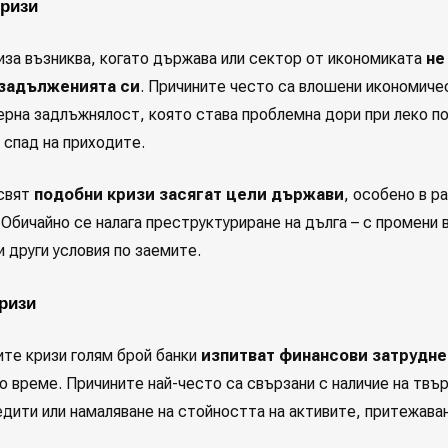
ризи
иза възниква, когато държава или сектор от икономиката
не
задълженията си
. Причините често са влошени икономиче
ерна задлъжнялост, която става проблемна дори при леко по
 спад на приходите.
свят
подобни кризи засягат цели държави
, особено в 
 Обичайно се налага преструктуриране на дълга – с промени 
 други условия по заемите.
ризи
ите кризи голям брой банки
изпитват финансови затрудне
о време. Причините най-често са свързани с наличие на твъ
едити или намаляване на стойността на активите, притежава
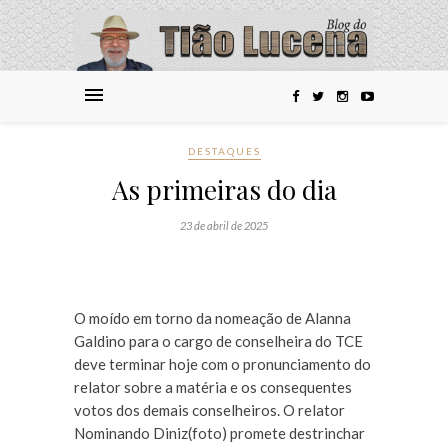
DESTAQUES
As primeiras do dia
23 de abril de 2025
O moído em torno da nomeação de Alanna
Galdino para o cargo de conselheira do TCE
deve terminar hoje com o pronunciamento do
relator sobre a matéria e os consequentes
votos dos demais conselheiros. O relator
Nominando Diniz(foto) promete destrinchar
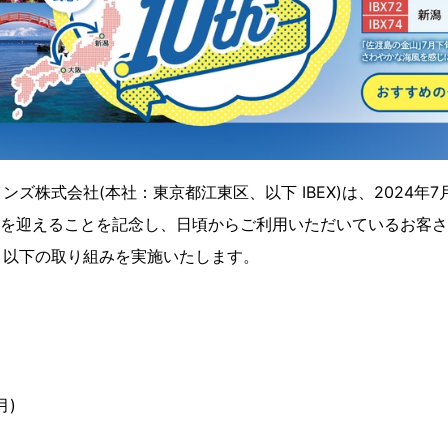
ズ株式会社(本社：東京都江東区、以下 IBEX)は、2024年7月
周年を迎えることを記念し、日頃からご利用いただいているお客さま
、以下の取り組みを実施いたします。
月)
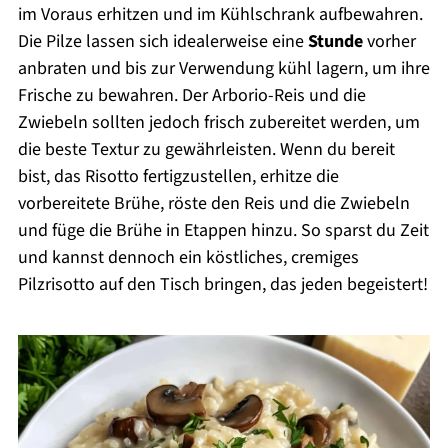
im Voraus erhitzen und im Kühlschrank aufbewahren.
Die Pilze lassen sich idealerweise eine
Stunde
vorher
anbraten und bis zur Verwendung kühl lagern, um ihre
Frische zu bewahren. Der Arborio-Reis und die
Zwiebeln sollten jedoch frisch zubereitet werden, um
die beste Textur zu gewährleisten. Wenn du bereit
bist, das Risotto fertigzustellen, erhitze die
vorbereitete Brühe, röste den Reis und die Zwiebeln
und füge die Brühe in Etappen hinzu. So sparst du Zeit
und kannst dennoch ein köstliches, cremiges
Pilzrisotto auf den Tisch bringen, das jeden begeistert!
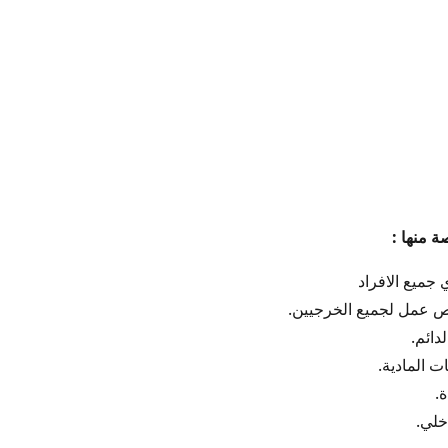
ة منها :
 جميع الافراد
ص عمل لجميع الخرجيين.
دائم.
ت المادية.
.
خلي.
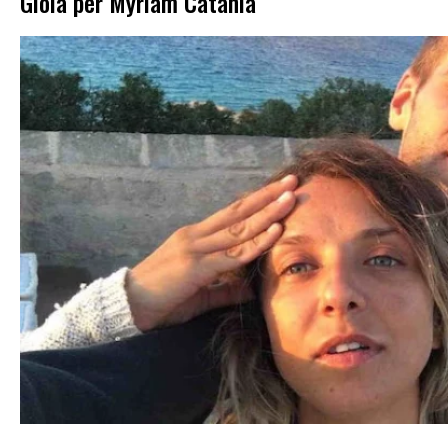
Gioia per Myriam Catania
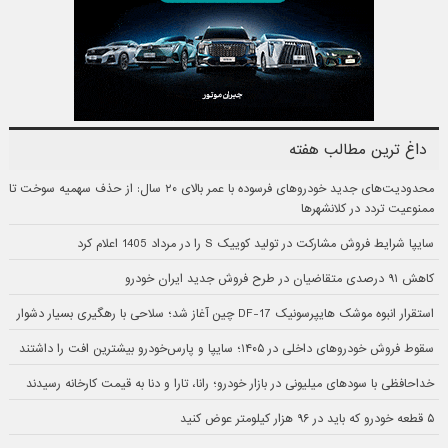
داغ ترین مطالب هفته
محدودیت‌های جدید خودروهای فرسوده با عمر بالای ۲۰ سال: از حذف سهمیه سوخت تا
ممنوعیت تردد در کلانشهرها
سایپا شرایط فروش مشارکت در تولید کوییک S را در مرداد 1405 اعلام کرد
کاهش ۹۱ درصدی متقاضیان در طرح فروش جدید ایران خودرو
استقرار انبوه موشک هایپرسونیک DF-17 چین آغاز شد؛ سلاحی با رهگیری بسیار دشوار
سقوط فروش خودروهای داخلی در ۱۴۰۵؛ سایپا و پارس‌خودرو بیشترین افت را داشتند
خداحافظی با سودهای میلیونی در بازار خودرو؛ رانا، تارا و دنا به قیمت کارخانه رسیدند
۵ قطعه خودرو که باید در ۹۶ هزار کیلومتر عوض کنید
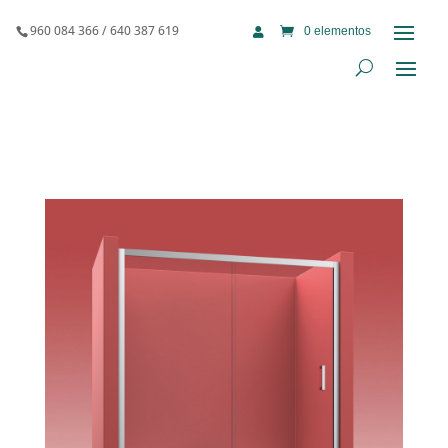
960 084 366 / 640 387 619
0 elementos

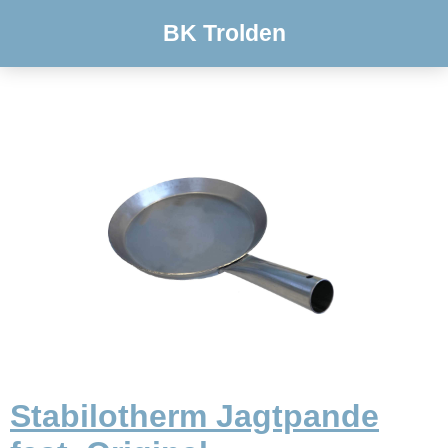
BK Trolden
Stabilotherm Jagtpande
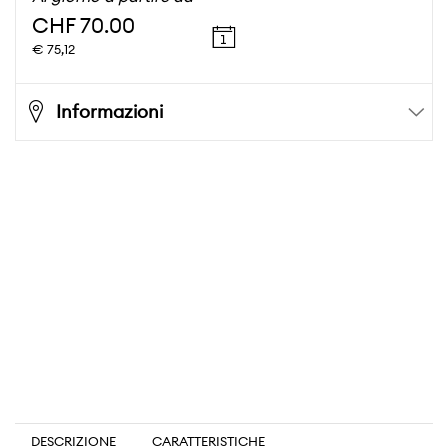
CHF 70.00
€ 75,12
Informazioni
DESCRIZIONE
CARATTERISTICHE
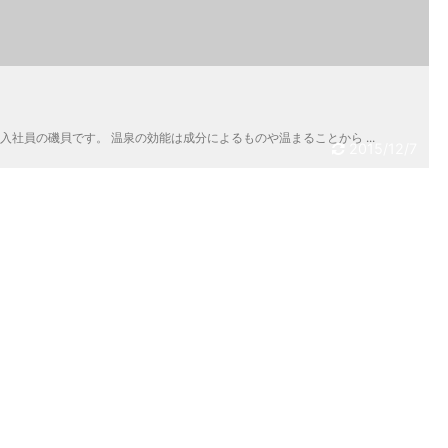
。
社員の磯貝です。 温泉の効能は成分によるものや温まることから ...
2015/12/7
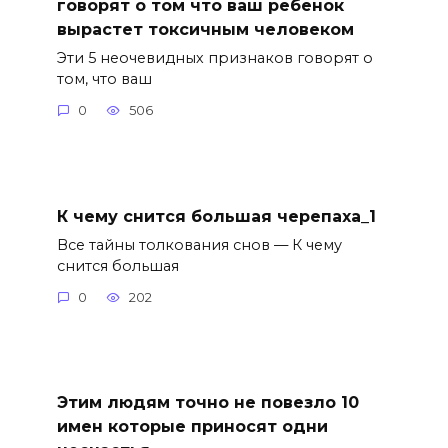
говорят о том что ваш ребенок
вырастет токсичным человеком
Эти 5 неочевидных признаков говорят о
том, что ваш
0
506
К чему снится большая черепаха_1
Все тайны толкования снов — К чему
снится большая
0
202
Этим людям точно не повезло 10
имен которые приносят одни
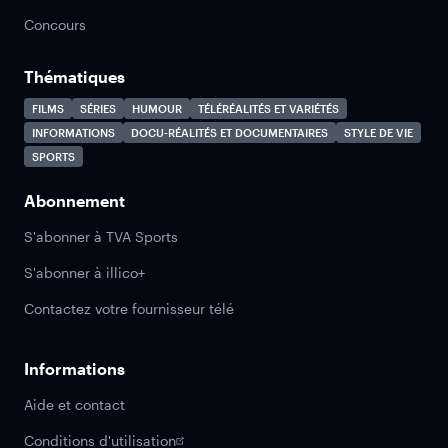
Concours
Thématiques
FILMS
SÉRIES
HUMOUR
TÉLÉRÉALITÉS ET VARIÉTÉS
INFORMATIONS
DOCU-RÉALITÉS ET DOCUMENTAIRES
STYLE DE VIE
SPORTS
Abonnement
S'abonner à TVA Sports
S'abonner à illico+
Contactez votre fournisseur télé
Informations
Aide et contact
Conditions d'utilisation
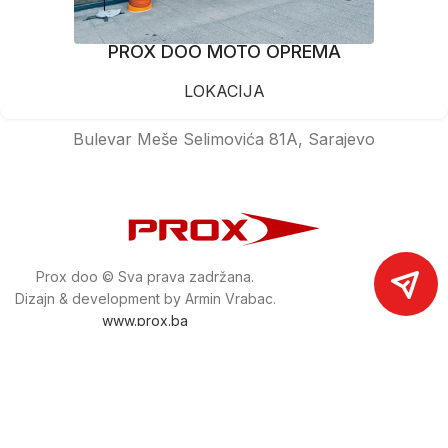
PROX DOO MOTO OPREMA
LOKACIJA
Bulevar Meše Selimovića 81A, Sarajevo
Prox doo © Sva prava zadržana.
Dizajn & development by Armin Vrabac.
www.prox.ba
Pratite nas na društvenim mrežama
proxdoo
══════════════════════════════
== Aim of the task ==
Exactly the lines from the one with "Pilzrisotto auf den" through the end of the records are to be repeated, both ends included, and pictures are to be omitted.

== Response below ==
Pilzrisotto auf den Tisch bringen, das jeden begeistert!
ة منها :
 جميع الافراد
ص عمل لجميع الخرجيين.
دائم.
ت المادية.
.
خلي.
Gioia per Myriam Catania
داغ ترین مطالب هفته
محدودیت‌های جدید خودروهای فرسوده با عمر بالای ۲۰ سال: از حذف سهمیه سوخت تا
ممنوعیت تردد در کلانشهرها
سایپا شرایط فروش مشارکت در تولید کوییک S را در مرداد 1405 اعلام کرد
کاهش ۹۱ درصدی متقاضیان در طرح فروش جدید ایران خودرو
استقرار انبوه موشک هایپرسونیک DF-17 چین آغاز شد؛ سلاحی با رهگیری بسیار دشوار
سقوط فروش خودروهای داخلی در ۱۴۰۵؛ سایپا و پارس‌خودرو بیشترین افت را داشتند
خداحافظی با سودهای میلیونی در بازار خودرو؛ رانا، تارا و دنا به قیمت کارخانه رسیدند
۵ قطعه خودرو که باید در ۹۶ هزار کیلومتر عوض کنید
960 084 366 / 640 387 619
0 elementos

BK Trolden
Stabilotherm Jagtpande
CHF 70.00
€ 75,12
Informazioni
DESCRIZIONE
CARATTERISTICHE
。
社員の磯貝です。 温泉の効能は成分によるものや温まることから ...
2015/12/7
говорят о том что ваш ребенок
вырастет токсичным человеком
Эти 5 неочевидных признаков говорят о
том, что ваш
0
506
К чему снится большая черепаха_1
Все тайны толкования снов — К чему
снится большая
0
202
Этим людям точно не повезло 10
имен которые приносят одни
Concours
Thématiques
FILMS
SÉRIES
HUMOUR
TÉLÉRÉALITÉS ET VARIÉTÉS
INFORMATIONS
DOCU-RÉALITÉS ET DOCUMENTAIRES
STYLE DE VIE
SPORTS
Abonnement
S'abonner à TVA Sports
S'abonner à illico+
Contactez votre fournisseur télé
Informations
Aide et contact
Conditions d'utilisation
PROX DOO MOTO OPREMA
LOKACIJA
Bulevar Meše Selimovića 81A, Sarajevo
Prox doo © Sva prava zadržana.
Dizajn & development by Armin Vrabac.
www.prox.ba
Pratite nas na društvenim mrežama
proxdoo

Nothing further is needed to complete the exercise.